TP53 and RB1 are predictive genetic biomarkers for sensitivity to cytarabine in gliomas

Therapeutic progress in glioma, one of the most lethal human cancers, has been limited by molecular heterogeneity and lack of biomarker-driven drug deployment. Here we used a proprietary large-scale CRISPRi screening in primary patient-derived glioma tumorspheres to identify genetic vulnerabilities and nominate pharmacologically tractable targets. DNA polymerase-linked dependencies emerged as top-ranked hits, which we validated through orthogonal viability assays. Network-based integration of dependency data with drug-target relationships nominated cytarabine, a nucleoside analogue already approved for intrathecal use, as a candidate agent targeting this axis.

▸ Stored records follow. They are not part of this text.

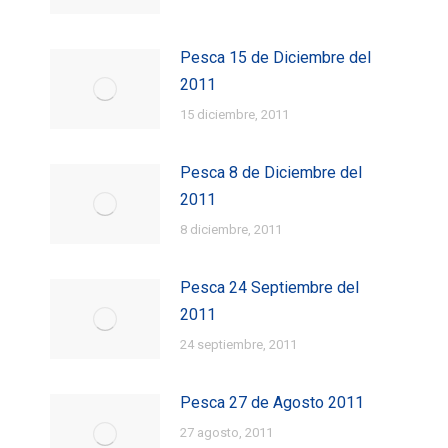
Pesca 15 de Diciembre del
2011
15 diciembre, 2011
Pesca 8 de Diciembre del
2011
8 diciembre, 2011
Pesca 24 Septiembre del
2011
24 septiembre, 2011
Pesca 27 de Agosto 2011
27 agosto, 2011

Dose-response profiling across molecularly diverse glioma models revealed substantial heterogeneity in cytarabine sensitivity (IC50 range: 0.04-9.8 µM). Machine learning analysis of whole-genome sequencing data identified TP53 wild-type and RB1-wild-type status as dominant predictors of response, with double wild-type lines showing three standard deviations (3 s.d.) increased sensitivity compared to altered models. Prospective validation in an independent cohort confirmed that TP53/RB1 genotype stratifies cytarabine activity. These findings establish a mechanistically anchored, biomarker-restricted repurposing opportunity for cytarabine in leptomeningeal glioma, enabling rational prioritisation of an accessible therapy in a molecularly defined patient subset.